Единственное, что отличало Кэт, — то, что она не воевала. Она ни разу не выстрелила, не пустила в ход оружие. Ни при встречах со слащевцами, ни в коротких боях с красной и зеленой конницей. И даже недавно, когда после яростной сшибки их обратили в постыдное бегство и огромный казачина с бородой веником, догнав Костика, выбил, словно играючи, из его рук кавалерийскую сабельку и занес свою тяжелую казачью шашку для последнего удара, а Костик закричал чужим, ломким и визгливым голосом: «Стреляй, Кэт, стреляй!», — она не выстрелила. Она даже не потянулась к кобуре. И только посмотрела презрительно через плечо и оскалилась, и чуть придержала коня, чтобы увидеть, как казак страшной силы ударом разваливает ее Костика до седла, а тот, кто горячо обнимал ее еще вчера, принуждая к доскам, валится на холку лошади и падает, проваливается куда-то, исчезает из жизни. Навсегда...
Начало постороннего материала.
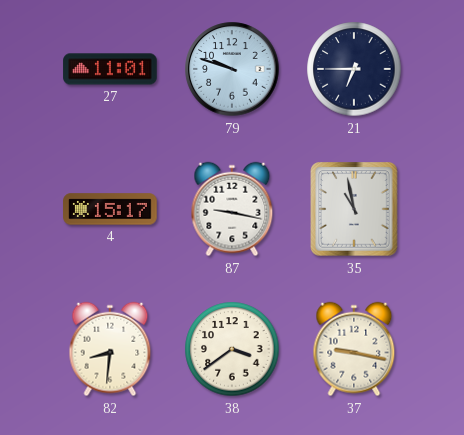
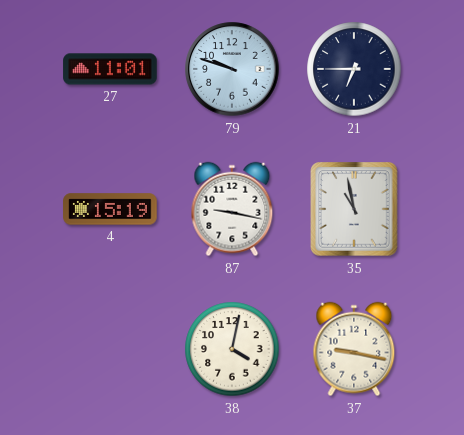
4: 15:17 -> 15:19
82: 8:31 -> none
38: 3:39 -> 4:02
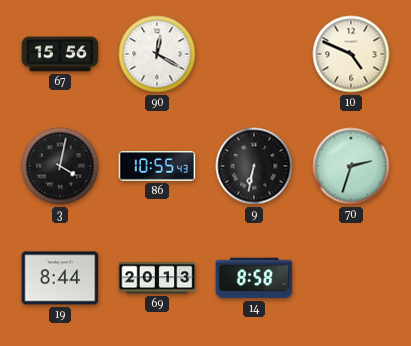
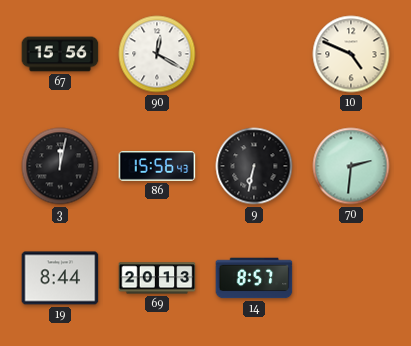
3: 4:02 -> 12:02
86: 10:55 -> 15:56
70: 2:33 -> 2:31
14: 8:58 -> 8:57
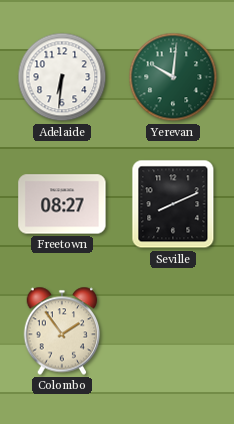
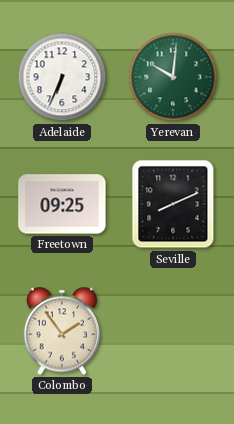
Adelaide: 6:31 -> 6:34
Freetown: 08:27 -> 09:25
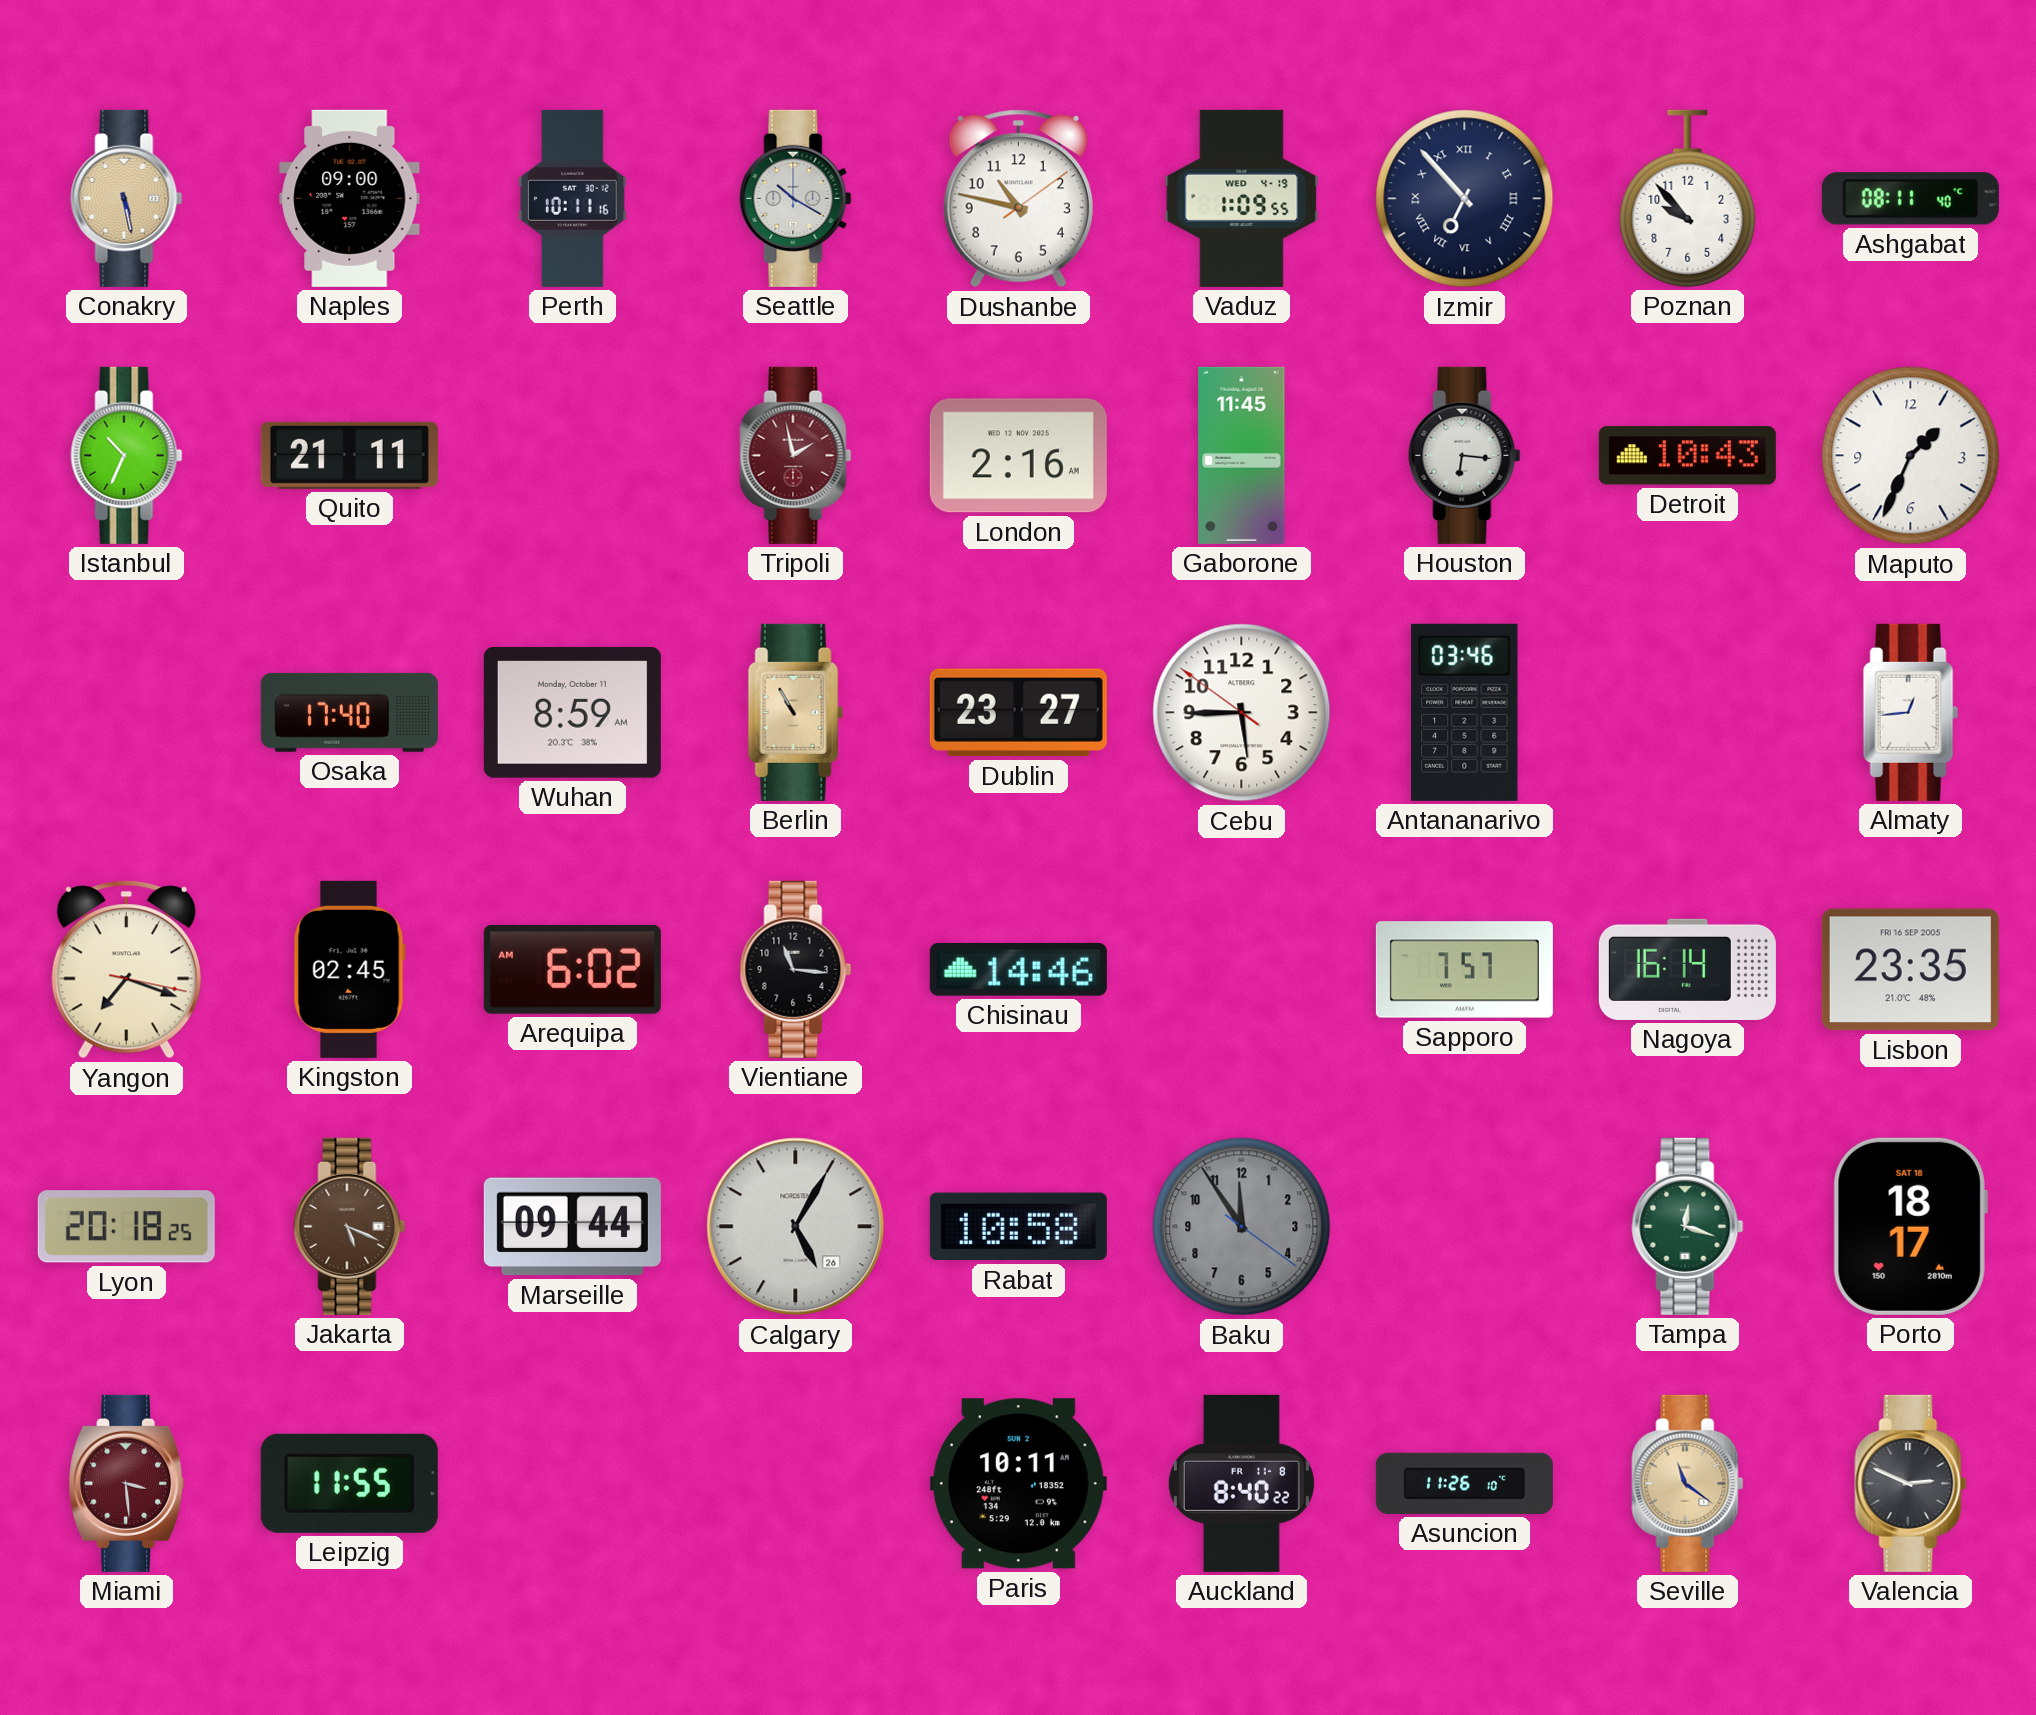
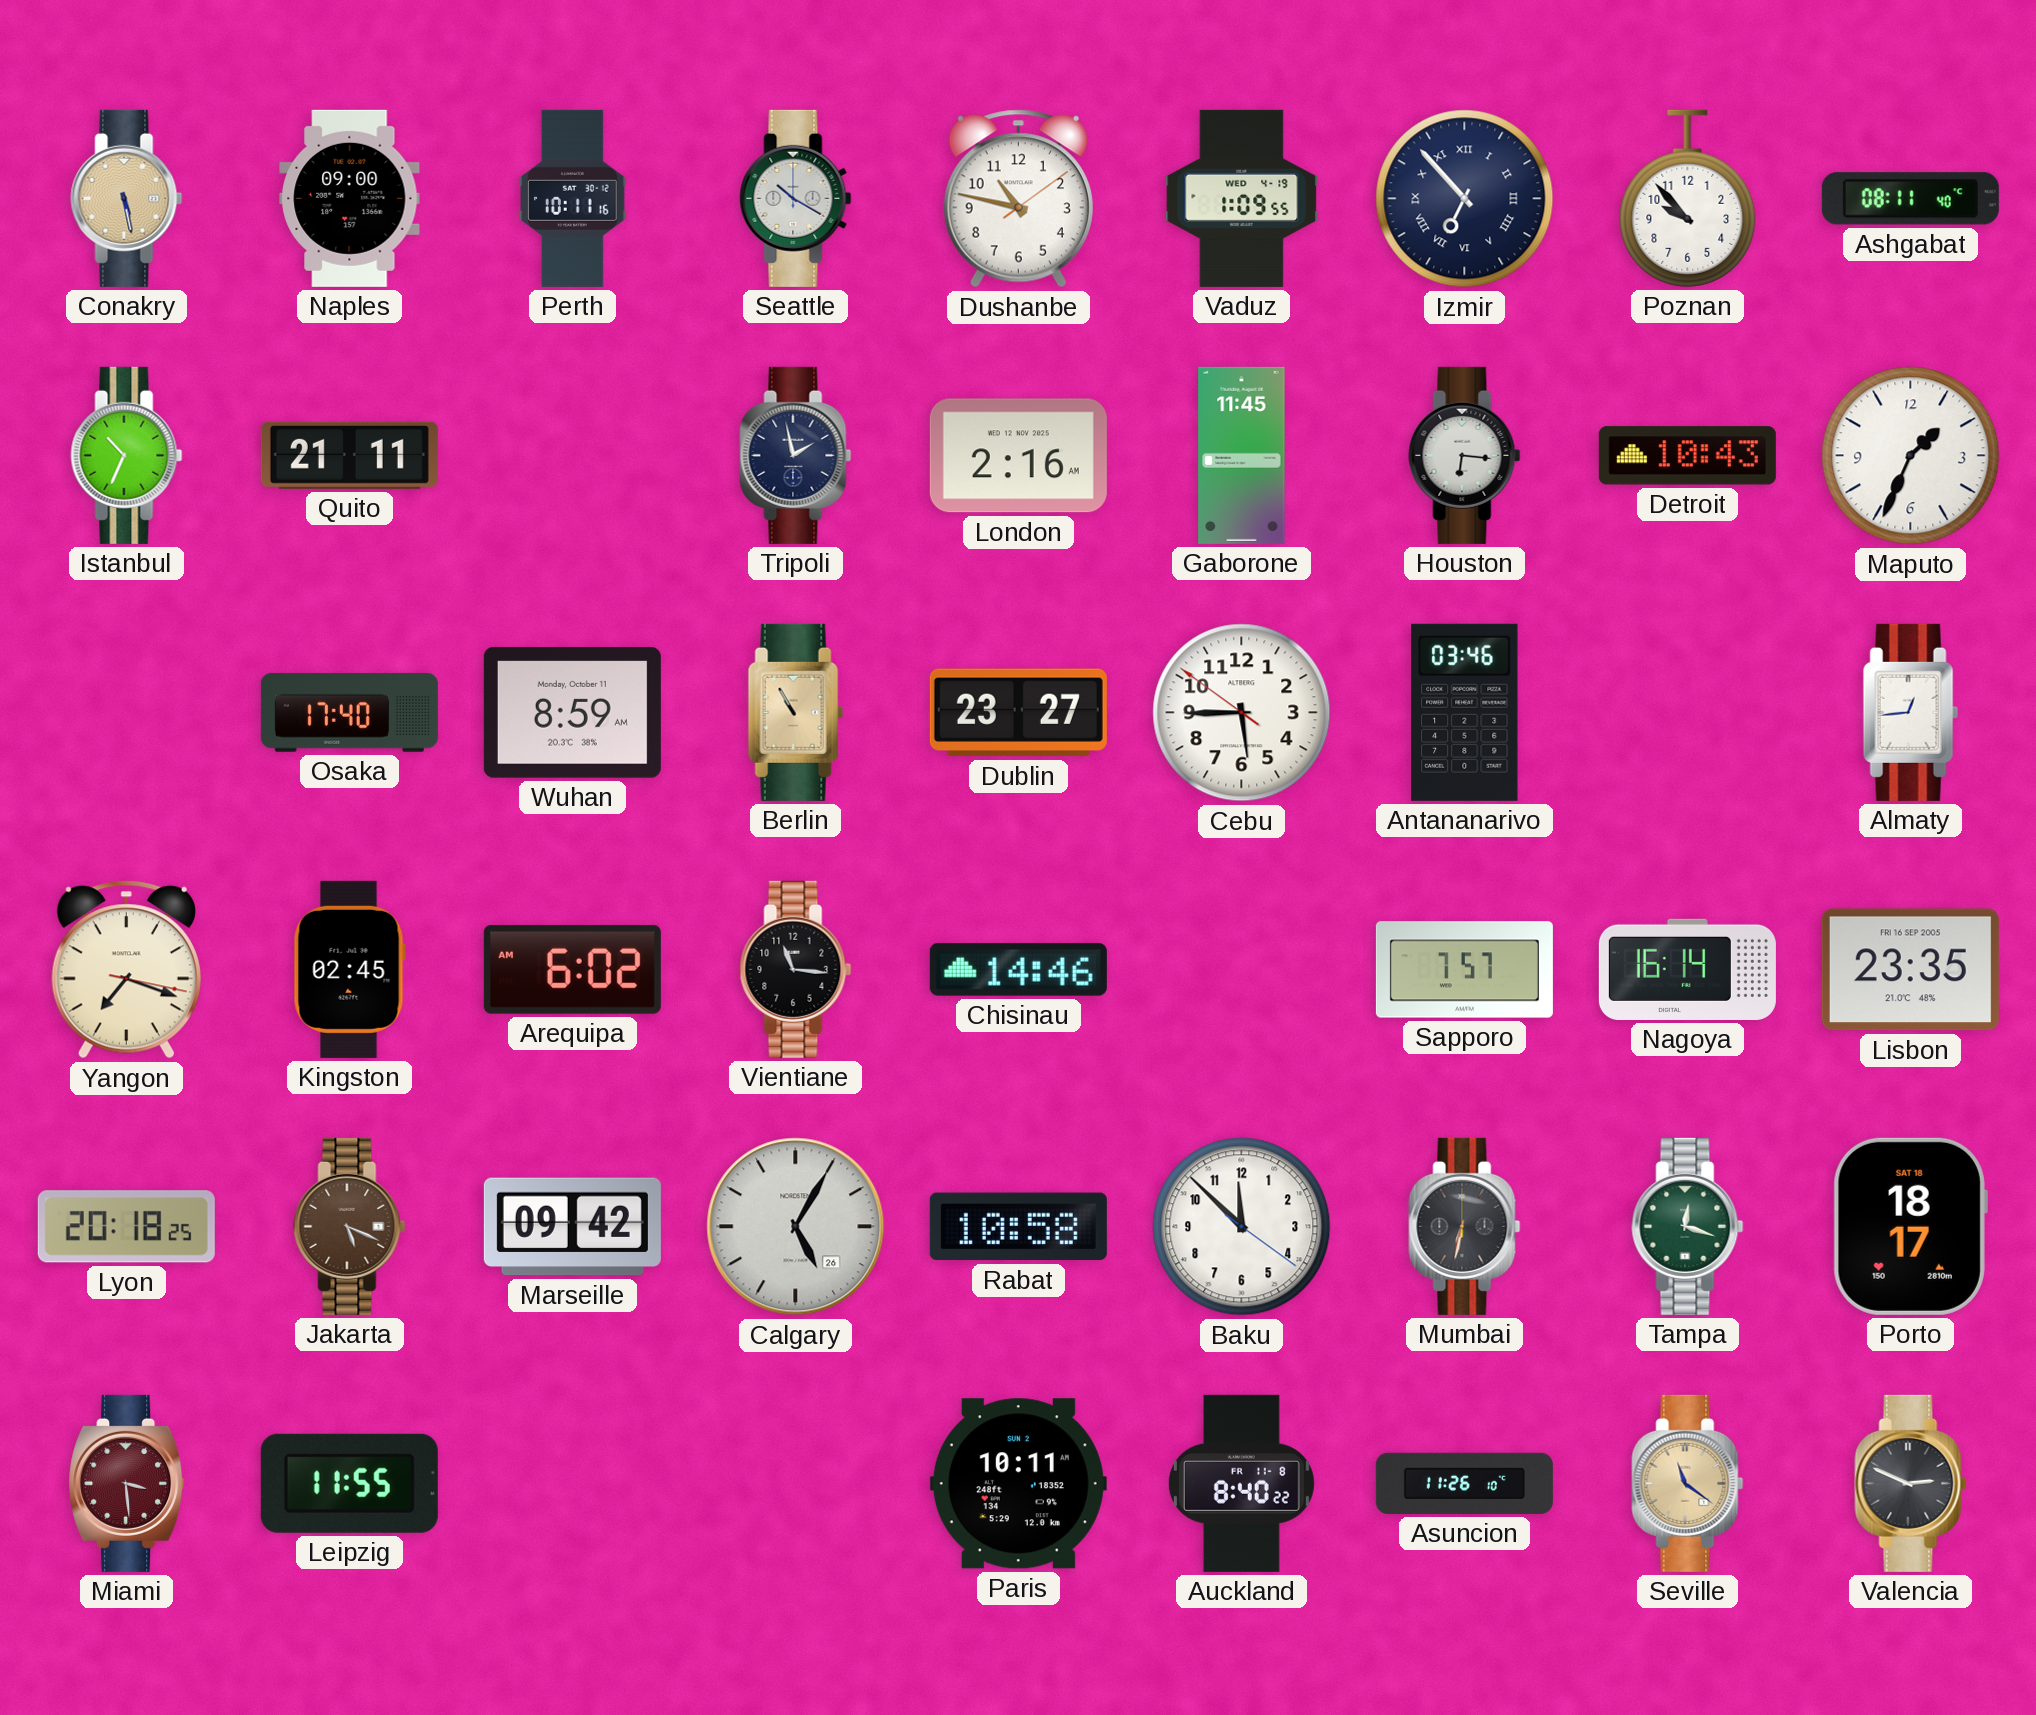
Tripoli dial: burgundy -> navy
Marseille: 09:44 -> 09:42
Baku: 11:54 -> 11:52
Baku dial: grey -> white
Mumbai: none -> 6:32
Группа, оставшаяся от некогда большого отряда Орлова, моталась по горному Крыму, обходя города и крупные поселки, лавируя между белыми, красными и зелеными. Иногда, случалось, нежданные встречи кончались перестрелкой и поспешным бегством. Похоже, Орлов все присматривался, все прикидывал, к кому примкнуть, чтобы повыгоднее продать свое имя «бунтовщика» и «борца за правду». Орлов ждал пика борьбы белых и красных. Он знал, конечно, чем она закончится; он ждал лишь когда, чтобы, воспользовавшись растерянностью первых же часов эвакуации, улизнуть за границу.
...Кэт лежала на тахте в комнате верного татарина Септара и думала. Орловцы спали. Ксении не спалось: впервые за время бегства из дома возникло у нее желание прокрутить свою жизнь назад, чтобы разобраться в себе как-то и внимательно остановиться в тех местах, мимо которых она проскакала, не задерживаясь.
Ксения вспомнила, как месяц назад, вечером, нарвавшись в бахчисарайской кофейне на Базарной улице на группу слащевских офицеров, узнавших Орлова, они бежали от них в сторону пещерного города Качи-Кале.